Re: [Wikidata] Let's move forward with support for Wiktionary

2016-09-18 Thread Gerard Meijssen
Hoi,
It does make sense to link it to labels for many reasons.
* Every word can safely exist in a dictionary, in Wikidata.. Typically
names are not included in a dictionary but they could.
* Labels are written based on the rules and exceptions of a language. These
are different in every language and sometimes even within dialects. The way
content is displayed in a dictionary differs from country to country as
well.
* Concepts are not very stable and the writing a label in a language is not
stable either. The one thing that binds them is the label; often a change
in a label and a change in the concept go together.
* Synonyms differ in label not in concept.

I REALLY wonder why you think you can do this with statements.. In my
opinion you can not do that without sacrifice.
Thanks,
  GerardM

On 16 September 2016 at 19:41, Denny Vrandečić  wrote:

> Yes, there should be some connection between items and lexemes, but I am
> still hazy about details on how exactly this should look like. If someone
> could actually make a strawman proposal, that would be great.
>
> I think the connection should live in the statement space, and not be on
> the level of labels, but that is just a hunch. I'd be happy to see
> proposals incoming.
>
> On Thu, Sep 15, 2016 at 10:00 PM Gerard Meijssen <
> gerard.meijs...@gmail.com> wrote:
>
>> Hoi,
>> Please understand that for every label for a current item in Wikidata
>> there should be one lexeme. It would be really helpful when all the new
>> lexemes added are associated with labels. You will then be able to show an
>> item with the conjugation as is preferred for a language.Currently this is
>> not our practise.
>>
>> When we associate labels with lexemes, we have in fact the missing
>> functionality like indicating that a specific lexeme was preferred up to a
>> point. It allows for people to understand where "Batavia" was and why you
>> will not find "Jakarta" in certain papers.
>> Thanks,
>>   GerardM
>>
>>
>> On 15 September 2016 at 17:40, Jan Berkel  wrote:
>>
>>>
>>> *- How wikidata and wiktionary databases will be synchronized?*
>>> New entity types will be created in Wikidata database, with new ids (ex.
>>> L for lexemes).
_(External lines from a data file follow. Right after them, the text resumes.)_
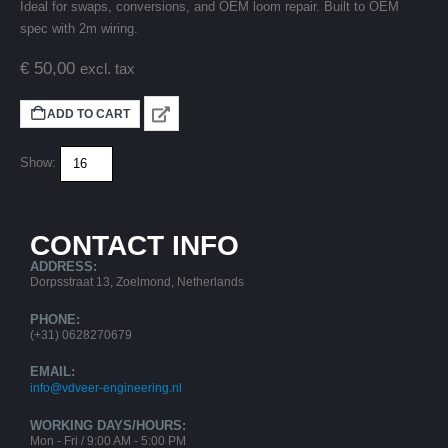
Ideal for swaps, conversions, and OEM loom repair. Built to OEM
spec with 2m wiring.
€
50,00
excl. tax
ADD TO CART
Show:
CONTACT INFO
ADDRESS:
Dorpsstraat 13, Zoelmond, Netherlands
PHONE:
(+31) 0628270679
EMAIL:
info@vdveer-engineering.nl
WORKING DAYS/HOURS:
Mon - Fri / 9:00 AM - 5:00 PM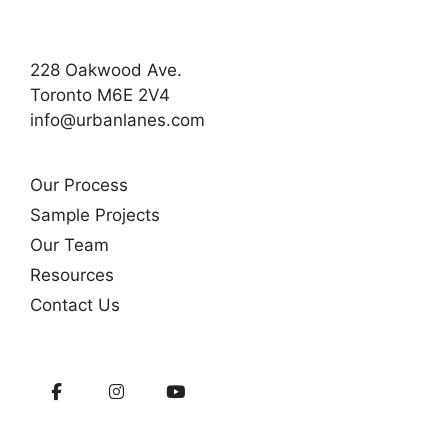
228 Oakwood Ave.
Toronto M6E 2V4
info@urbanlanes.com
Our Process
Sample Projects
Our Team
Resources
Contact Us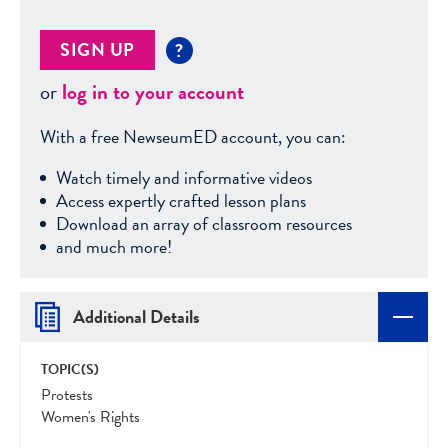
SIGN UP
?
or
log in to your account
With a free NewseumED account, you can:
Watch timely and informative videos
Access expertly crafted lesson plans
Download an array of classroom resources
and much more!
Additional Details
TOPIC(S)
Protests
Women's Rights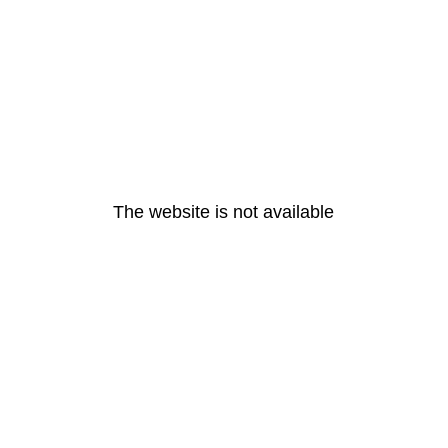
The website is not available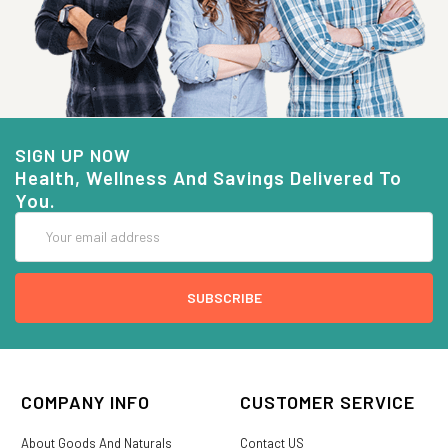
SIGN UP NOW
Health, Wellness And Savings Delivered To
You.
Email
Address
COMPANY INFO
CUSTOMER SERVICE
About Goods And Naturals
Contact US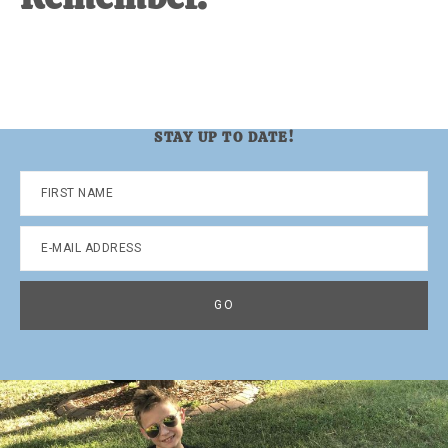
STAY UP TO DATE!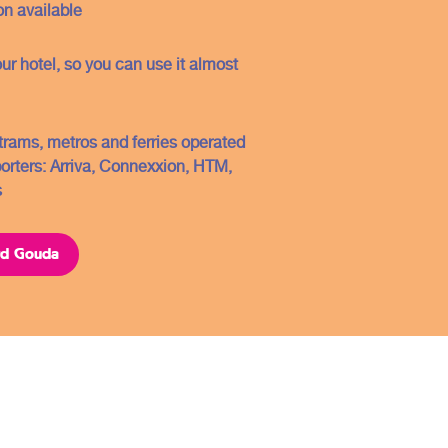
Conditions
n available
Contact
our hotel, so you can use it almost
FAQ
Sitemap
, trams, metros and ferries operated
porters: Arriva, Connexxion, HTM,
Copyright ©2021
s
ard Gouda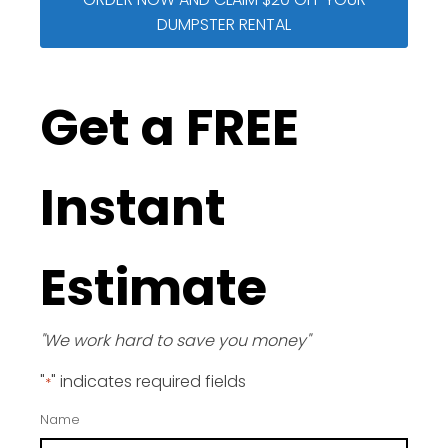
DUMPSTER RENTAL
Get a FREE
Instant
Estimate
"We work hard to save you money"
"
" indicates required fields
*
Name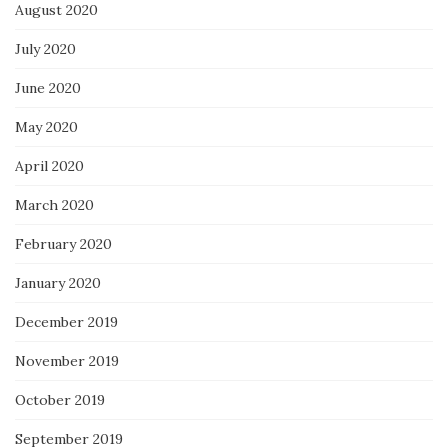
August 2020
July 2020
June 2020
May 2020
April 2020
March 2020
February 2020
January 2020
December 2019
November 2019
October 2019
September 2019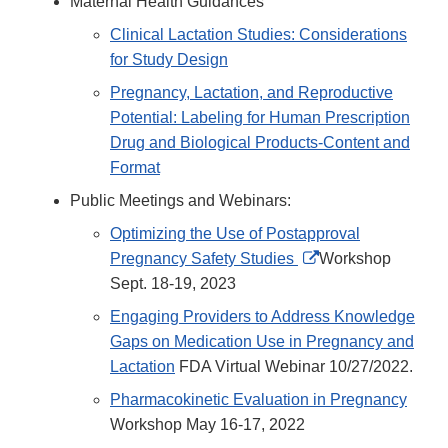
Maternal Health Guidances
Clinical Lactation Studies: Considerations
for Study Design
Pregnancy, Lactation, and Reproductive
Potential: Labeling for Human Prescription
Drug and Biological Products-Content and
Format
Public Meetings and Webinars:
Optimizing the Use of Postapproval
External
Pregnancy Safety Studies
Workshop
Link
Sept. 18-19, 2023
Disclaimer
Engaging Providers to Address Knowledge
Gaps on Medication Use in Pregnancy and
Lactation
FDA Virtual Webinar 10/27/2022.
Pharmacokinetic Evaluation in Pregnancy
Workshop May 16-17, 2022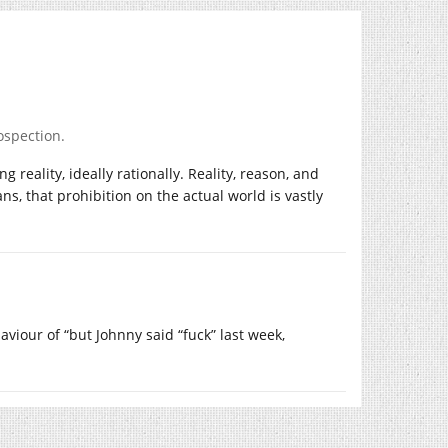
ospection.
reality, ideally rationally. Reality, reason, and
s, that prohibition on the actual world is vastly
viour of “but Johnny said “fuck” last week,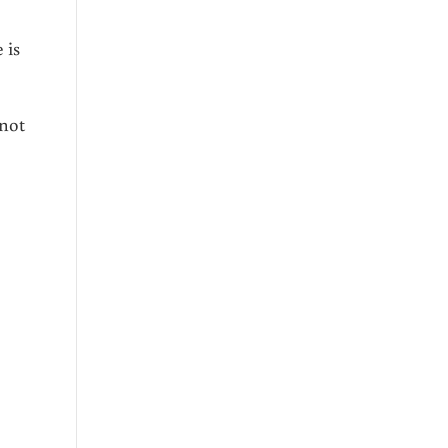
 is
 not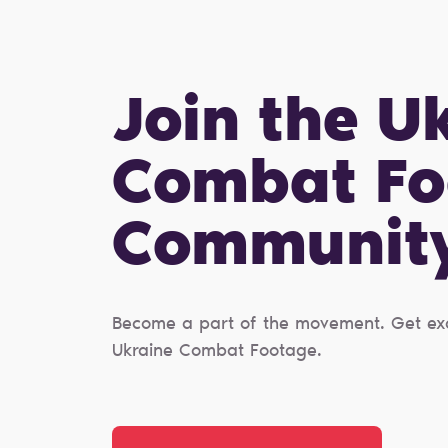
Join the U
Combat Fo
Сommunit
Become a part of the movement. Get excl
Ukraine Combat Footage.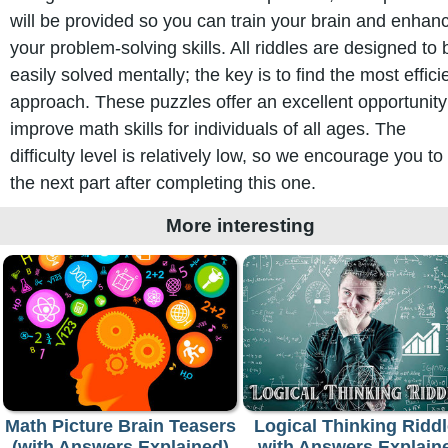
will be provided so you can train your brain and enhan
your problem-solving skills. All riddles are designed to 
easily solved mentally; the key is to find the most effici
approach. These puzzles offer an excellent opportunity
improve math skills for individuals of all ages. The
difficulty level is relatively low, so we encourage you to 
the next part after completing this one.
More interesting
Math Picture Brain Teasers
Logical Thinking Ridd
(with Answers Explained)
with Answers Explain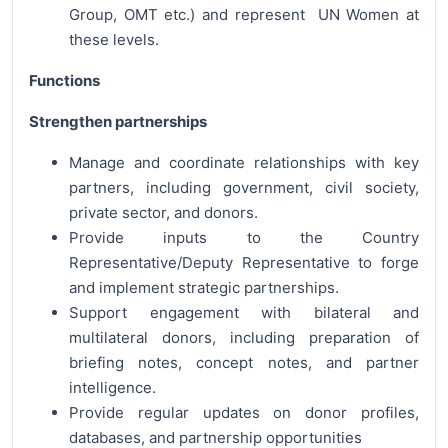
Group, OMT etc.) and represent UN Women at
these levels.
Functions
Strengthen partnerships
Manage and coordinate relationships with key
partners, including government, civil society,
private sector, and donors.
Provide inputs to the Country
Representative/Deputy Representative to forge
and implement strategic partnerships.
Support engagement with bilateral and
multilateral donors, including preparation of
briefing notes, concept notes, and partner
intelligence.
Provide regular updates on donor profiles,
databases, and partnership opportunities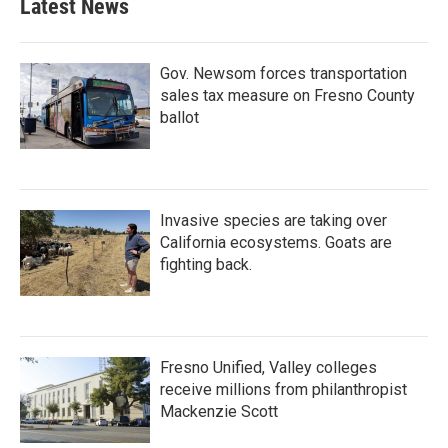
Latest News
Gov. Newsom forces transportation
sales tax measure on Fresno County
ballot
Invasive species are taking over
California ecosystems. Goats are
fighting back.
Fresno Unified, Valley colleges
receive millions from philanthropist
Mackenzie Scott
A Wiktionary will have the possibility to include data from
>>> Wikidata in their pages (the complete entity or only some chosen
>>> statements, as the community decides)
>>>
>>>
>>> The pdf mentions 4 new entity types: Lexeme, Statement, Form, Embedded
>>> (?).  Curious, was the existing data model not flexible enough?
>>>
>>> Will these new entities be restricted to the usage in a lexicographical
>>> context, i.e. Wiktionary? How will they fit into the existing data model,
>>> will there be links from existing Wikidata items to the new entities? (i.e.
>>> how will Wikidata benefit from the new data?)
>>>
>>> *- Will editing wiktionary change?*
>>> Yes, changes will happen, but we're working on making editing Wiktionary
>>> easier. Soon as we can provide some mockups, we will share them with you
>>> for collecting feedbacks.
>>>
>>>
>>> Making contributing to Wiktionary easier will be a huge help. Right now
>>> the learning curve is extremely steep, and turning away potential
>>> contributors.
>>>
>>> One thing to keep in mind is that Wiktionary is more than just the
>>> content in the page namespace. A big part of what you see  is actually
>>> generated dynamically, for example transliteration, pronunciation and
>>> grammatical forms (conjugations, plurals etc).
>>>
>>> I imagine in an integrated Wikidata/Wiktionary world "content" and code
>>> lives in various places, and we'll have a range of automated processes to
>>> copy things back and forth, and to automatically create new entries derived
>>> from existing ones?
>>>
>>> – Jan
>>>
>>>
>>> ___
>>> Wikidata mailing list
>>> Wikidata@lists.wikimedia.org
>>> https://lists.wikimedia.org/mailman/listinfo/wikidata
>>>
>>>
>> ___
>> Wikidata mailing list
>> Wikidata@lists.wikimedia.org
>> https://lists.wikimedia.org/mailman/listinfo/wikidata
>>
>
> ___
> Wikidata mailing list
> Wikidata@lists.wikimedia.org
> https://lists.wikimedia.org/mailman/listinfo/wikidata
>
>
___
Wikidata mailing list
Wikidata@lists.wikimedia.org
https://lists.wikimedia.org/mailman/listinfo/wikidata


Re: [Wikidata] Let's move forward with support for Wiktionary

2016-09-19 Thread Daniel Kinzler
Am 16.09.2016 um 20:46 schrieb Thad Guidry:
> Daniel,
> 
> I wasn't trying to help solve the issues - I'll be quite now :)
> 
> ​I was helping to expose one of your test cases :)​

Ha, sorry for sounding harsh, and thanks for pointing me to "product"! It's a
good test case indeed.

> 'product' is a lexeme - a headword - a basic unit of meaning that has a 'set 
> of
> forms' and those have 'a set of definitions'

In the current model, a Lexeme has forms and senses. Forms don't have senses
directly, the meanings should apply to all forms. This means lexemes have to be
split with higher granularity:

* product (English noun) would be one lexeme, with "products" being the plural
form, and "product's" the genitive, and "products'" the plural genitive. Sense
include the ones you mentioned.
* (to) produce (English verb) would be another lexeme, with forms like
"produces", "produced", "producing", etc, and senses meaning "to create", "to
show", "to make available", etc
* production (English noun) would be another lexeme, with other forms and 
senses.
* produce (English noun) would be another
* producer (English noun) would be another
* produced (English adjective) another
etc...

These lexemes can be linked using some kind of "derived from" statements.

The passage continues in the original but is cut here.